## Source information
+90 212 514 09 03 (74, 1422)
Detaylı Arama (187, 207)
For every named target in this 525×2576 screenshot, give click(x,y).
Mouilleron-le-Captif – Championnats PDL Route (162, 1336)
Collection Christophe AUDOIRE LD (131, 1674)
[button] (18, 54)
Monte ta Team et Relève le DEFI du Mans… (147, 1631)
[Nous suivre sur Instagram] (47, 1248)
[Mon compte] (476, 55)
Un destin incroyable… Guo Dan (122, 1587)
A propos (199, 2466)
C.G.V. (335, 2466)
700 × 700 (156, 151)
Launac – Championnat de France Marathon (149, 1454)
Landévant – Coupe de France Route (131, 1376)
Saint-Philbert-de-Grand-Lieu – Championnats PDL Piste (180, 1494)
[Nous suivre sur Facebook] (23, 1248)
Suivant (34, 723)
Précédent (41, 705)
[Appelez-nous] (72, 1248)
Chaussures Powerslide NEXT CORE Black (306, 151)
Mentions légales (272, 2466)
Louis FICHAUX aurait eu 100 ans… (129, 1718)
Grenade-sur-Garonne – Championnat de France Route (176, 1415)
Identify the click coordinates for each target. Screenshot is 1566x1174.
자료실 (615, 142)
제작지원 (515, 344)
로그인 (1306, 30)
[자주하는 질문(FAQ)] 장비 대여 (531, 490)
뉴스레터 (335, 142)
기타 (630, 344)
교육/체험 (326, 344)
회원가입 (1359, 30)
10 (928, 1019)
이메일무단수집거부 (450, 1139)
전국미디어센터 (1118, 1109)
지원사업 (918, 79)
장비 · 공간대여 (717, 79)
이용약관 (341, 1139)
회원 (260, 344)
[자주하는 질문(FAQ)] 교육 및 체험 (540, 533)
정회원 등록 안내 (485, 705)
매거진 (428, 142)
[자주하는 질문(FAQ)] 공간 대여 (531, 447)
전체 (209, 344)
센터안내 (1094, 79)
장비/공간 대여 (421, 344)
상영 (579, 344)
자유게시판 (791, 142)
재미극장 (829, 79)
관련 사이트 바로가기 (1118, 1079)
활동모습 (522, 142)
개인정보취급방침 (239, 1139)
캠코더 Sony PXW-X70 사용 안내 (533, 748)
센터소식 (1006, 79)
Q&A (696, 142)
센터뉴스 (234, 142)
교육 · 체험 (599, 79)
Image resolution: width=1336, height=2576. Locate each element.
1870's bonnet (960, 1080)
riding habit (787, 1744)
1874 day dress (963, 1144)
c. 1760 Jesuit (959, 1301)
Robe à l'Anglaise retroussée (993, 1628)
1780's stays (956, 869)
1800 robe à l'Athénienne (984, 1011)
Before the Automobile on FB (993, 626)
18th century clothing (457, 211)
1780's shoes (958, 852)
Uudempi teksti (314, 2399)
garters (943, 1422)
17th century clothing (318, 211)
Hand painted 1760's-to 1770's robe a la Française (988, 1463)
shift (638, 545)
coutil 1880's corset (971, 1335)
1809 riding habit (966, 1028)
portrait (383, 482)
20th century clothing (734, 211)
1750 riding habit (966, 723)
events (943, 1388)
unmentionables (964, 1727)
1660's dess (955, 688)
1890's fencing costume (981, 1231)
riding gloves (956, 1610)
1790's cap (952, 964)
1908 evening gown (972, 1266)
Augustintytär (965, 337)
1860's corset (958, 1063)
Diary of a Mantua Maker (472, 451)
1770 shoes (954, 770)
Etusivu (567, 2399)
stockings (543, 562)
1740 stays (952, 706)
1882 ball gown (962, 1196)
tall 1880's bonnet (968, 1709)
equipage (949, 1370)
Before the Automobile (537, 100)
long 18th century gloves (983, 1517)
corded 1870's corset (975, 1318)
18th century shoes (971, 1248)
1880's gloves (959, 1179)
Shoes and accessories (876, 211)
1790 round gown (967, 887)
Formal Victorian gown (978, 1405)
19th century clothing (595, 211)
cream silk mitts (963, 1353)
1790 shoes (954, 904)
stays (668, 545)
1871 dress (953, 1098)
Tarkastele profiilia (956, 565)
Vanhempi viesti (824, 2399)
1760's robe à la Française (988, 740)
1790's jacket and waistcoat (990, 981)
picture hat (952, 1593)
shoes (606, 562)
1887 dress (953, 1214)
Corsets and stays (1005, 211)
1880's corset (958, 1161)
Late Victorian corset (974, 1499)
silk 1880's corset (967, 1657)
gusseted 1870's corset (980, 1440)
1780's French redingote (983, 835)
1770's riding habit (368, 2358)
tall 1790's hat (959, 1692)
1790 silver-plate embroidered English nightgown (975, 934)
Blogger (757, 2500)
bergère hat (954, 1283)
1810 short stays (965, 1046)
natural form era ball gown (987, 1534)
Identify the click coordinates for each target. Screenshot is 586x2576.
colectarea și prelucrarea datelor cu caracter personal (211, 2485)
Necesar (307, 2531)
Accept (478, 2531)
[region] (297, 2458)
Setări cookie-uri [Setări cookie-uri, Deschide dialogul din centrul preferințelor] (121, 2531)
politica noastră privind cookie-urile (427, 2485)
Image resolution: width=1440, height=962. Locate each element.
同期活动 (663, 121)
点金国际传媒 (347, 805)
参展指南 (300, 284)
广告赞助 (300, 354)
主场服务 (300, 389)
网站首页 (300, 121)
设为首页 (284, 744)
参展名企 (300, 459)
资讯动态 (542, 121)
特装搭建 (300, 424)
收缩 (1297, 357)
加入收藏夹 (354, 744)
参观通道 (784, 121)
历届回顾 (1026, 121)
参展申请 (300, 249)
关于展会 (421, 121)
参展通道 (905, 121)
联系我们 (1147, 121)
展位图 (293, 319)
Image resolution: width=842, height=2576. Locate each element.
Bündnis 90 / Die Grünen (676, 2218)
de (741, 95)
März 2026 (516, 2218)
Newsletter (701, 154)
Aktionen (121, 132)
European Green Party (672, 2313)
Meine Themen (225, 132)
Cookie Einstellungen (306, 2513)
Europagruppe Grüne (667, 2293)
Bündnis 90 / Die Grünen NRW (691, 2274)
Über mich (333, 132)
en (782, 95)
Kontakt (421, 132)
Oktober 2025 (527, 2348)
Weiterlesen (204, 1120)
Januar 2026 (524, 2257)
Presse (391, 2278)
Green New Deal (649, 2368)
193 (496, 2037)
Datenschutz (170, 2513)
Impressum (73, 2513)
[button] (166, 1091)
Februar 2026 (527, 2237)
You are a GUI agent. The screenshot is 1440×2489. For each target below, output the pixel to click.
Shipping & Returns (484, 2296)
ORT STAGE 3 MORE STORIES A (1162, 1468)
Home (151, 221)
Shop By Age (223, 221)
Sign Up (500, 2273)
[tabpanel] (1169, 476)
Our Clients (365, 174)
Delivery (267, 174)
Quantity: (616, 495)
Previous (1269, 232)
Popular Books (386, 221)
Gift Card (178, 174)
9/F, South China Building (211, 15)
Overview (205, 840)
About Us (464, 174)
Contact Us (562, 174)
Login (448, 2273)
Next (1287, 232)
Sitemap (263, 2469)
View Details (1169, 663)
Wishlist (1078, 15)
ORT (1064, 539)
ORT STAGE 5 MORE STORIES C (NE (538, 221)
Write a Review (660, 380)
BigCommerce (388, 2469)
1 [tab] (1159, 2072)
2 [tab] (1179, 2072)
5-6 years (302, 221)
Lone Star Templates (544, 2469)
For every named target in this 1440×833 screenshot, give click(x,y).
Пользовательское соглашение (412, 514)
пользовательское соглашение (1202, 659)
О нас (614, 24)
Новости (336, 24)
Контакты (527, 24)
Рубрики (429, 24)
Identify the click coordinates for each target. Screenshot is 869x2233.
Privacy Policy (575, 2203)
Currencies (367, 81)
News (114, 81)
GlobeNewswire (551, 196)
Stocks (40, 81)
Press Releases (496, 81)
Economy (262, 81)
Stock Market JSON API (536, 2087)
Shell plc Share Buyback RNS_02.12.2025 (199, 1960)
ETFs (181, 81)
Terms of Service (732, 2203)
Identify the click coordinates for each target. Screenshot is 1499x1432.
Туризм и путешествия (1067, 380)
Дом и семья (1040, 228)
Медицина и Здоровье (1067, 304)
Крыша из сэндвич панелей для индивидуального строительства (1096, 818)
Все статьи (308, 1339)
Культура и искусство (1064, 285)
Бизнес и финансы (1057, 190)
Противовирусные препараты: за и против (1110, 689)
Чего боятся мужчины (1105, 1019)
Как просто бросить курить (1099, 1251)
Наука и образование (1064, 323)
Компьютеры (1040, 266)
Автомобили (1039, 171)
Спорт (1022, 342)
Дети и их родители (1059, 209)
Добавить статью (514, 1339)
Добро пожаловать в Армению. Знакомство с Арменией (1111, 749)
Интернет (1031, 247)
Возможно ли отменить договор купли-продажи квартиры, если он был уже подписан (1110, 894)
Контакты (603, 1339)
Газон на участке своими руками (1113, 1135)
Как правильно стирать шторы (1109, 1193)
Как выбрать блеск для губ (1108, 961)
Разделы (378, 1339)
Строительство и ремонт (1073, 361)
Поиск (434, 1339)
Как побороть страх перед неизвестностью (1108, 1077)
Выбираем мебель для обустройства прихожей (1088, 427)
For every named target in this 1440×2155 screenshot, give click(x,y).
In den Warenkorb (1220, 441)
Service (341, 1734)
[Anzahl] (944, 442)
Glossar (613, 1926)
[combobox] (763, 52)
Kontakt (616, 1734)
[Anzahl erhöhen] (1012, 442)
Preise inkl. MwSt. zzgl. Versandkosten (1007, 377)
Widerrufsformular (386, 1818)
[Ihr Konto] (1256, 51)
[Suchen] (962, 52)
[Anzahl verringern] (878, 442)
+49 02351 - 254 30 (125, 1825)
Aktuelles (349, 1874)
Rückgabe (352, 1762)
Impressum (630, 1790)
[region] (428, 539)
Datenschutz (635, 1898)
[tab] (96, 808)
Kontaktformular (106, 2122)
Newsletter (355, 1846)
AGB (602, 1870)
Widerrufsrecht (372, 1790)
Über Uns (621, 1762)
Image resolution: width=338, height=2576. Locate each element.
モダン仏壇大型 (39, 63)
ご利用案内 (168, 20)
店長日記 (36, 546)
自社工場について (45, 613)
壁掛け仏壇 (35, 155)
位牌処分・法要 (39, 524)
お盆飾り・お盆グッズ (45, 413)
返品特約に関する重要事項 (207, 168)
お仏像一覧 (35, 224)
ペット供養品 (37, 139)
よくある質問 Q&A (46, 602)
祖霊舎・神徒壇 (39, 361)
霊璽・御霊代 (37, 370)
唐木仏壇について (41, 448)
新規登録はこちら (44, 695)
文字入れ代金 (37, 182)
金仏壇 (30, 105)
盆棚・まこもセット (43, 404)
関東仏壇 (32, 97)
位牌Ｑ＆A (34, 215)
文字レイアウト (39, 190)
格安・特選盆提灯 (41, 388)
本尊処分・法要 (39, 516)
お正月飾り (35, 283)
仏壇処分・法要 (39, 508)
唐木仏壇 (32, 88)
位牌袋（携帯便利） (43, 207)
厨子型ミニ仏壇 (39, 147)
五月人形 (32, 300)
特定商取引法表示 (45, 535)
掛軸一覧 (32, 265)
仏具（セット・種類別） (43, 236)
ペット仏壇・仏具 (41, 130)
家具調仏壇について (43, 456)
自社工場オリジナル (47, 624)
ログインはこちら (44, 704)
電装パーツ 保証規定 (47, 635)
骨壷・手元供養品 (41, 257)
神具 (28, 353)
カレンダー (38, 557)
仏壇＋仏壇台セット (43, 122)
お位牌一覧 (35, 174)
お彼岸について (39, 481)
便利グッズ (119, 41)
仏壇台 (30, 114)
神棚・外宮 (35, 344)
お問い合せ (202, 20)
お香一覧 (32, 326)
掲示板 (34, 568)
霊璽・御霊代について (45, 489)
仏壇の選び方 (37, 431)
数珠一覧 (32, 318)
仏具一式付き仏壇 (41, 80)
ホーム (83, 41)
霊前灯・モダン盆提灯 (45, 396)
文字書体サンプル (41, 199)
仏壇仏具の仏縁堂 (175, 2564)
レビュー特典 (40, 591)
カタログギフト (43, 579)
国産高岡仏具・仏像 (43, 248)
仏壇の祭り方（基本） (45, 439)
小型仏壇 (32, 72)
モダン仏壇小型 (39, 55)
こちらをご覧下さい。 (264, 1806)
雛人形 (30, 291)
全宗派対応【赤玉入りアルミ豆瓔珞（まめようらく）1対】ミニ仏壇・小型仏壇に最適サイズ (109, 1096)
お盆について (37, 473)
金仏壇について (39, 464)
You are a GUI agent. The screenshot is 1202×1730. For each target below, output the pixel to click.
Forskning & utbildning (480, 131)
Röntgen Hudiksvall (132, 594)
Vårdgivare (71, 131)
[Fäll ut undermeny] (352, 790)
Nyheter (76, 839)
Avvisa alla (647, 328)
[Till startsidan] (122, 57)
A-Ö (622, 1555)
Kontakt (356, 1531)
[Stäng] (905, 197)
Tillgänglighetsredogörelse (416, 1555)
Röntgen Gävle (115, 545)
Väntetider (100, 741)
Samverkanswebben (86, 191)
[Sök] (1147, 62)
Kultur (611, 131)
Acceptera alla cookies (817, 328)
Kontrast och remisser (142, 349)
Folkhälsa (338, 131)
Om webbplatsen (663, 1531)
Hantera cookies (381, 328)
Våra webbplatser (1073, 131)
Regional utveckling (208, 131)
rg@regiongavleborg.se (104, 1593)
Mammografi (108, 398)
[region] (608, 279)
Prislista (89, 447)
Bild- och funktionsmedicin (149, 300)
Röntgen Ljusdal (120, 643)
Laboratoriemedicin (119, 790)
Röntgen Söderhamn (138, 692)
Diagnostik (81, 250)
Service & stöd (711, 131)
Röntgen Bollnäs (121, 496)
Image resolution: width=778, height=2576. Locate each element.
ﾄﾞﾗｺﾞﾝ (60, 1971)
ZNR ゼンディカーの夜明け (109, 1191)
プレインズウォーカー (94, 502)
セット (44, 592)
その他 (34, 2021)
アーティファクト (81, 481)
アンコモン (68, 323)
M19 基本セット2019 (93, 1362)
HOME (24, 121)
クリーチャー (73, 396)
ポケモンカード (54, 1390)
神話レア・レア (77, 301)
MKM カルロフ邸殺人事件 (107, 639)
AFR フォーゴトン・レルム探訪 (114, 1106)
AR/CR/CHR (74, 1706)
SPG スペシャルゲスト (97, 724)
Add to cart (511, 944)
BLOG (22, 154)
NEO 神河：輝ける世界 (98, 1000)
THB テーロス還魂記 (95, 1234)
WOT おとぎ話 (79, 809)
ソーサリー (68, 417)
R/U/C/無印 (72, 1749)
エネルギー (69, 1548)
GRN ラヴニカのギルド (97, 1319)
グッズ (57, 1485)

## Task item
Looking at the entries above, can you reproduce exactly the lines from the one that holds "2 [tab] (1179, 2072)" through the one that holds "Privacy Policy (575, 2203)", and only those?

## Reply
2 [tab] (1179, 2072)
5-6 years (302, 221)
Lone Star Templates (544, 2469)
For every named target in this 1440×833 screenshot, give click(x,y).
Пользовательское соглашение (412, 514)
пользовательское соглашение (1202, 659)
О нас (614, 24)
Новости (336, 24)
Контакты (527, 24)
Рубрики (429, 24)
Identify the click coordinates for each target. Screenshot is 869x2233.
Privacy Policy (575, 2203)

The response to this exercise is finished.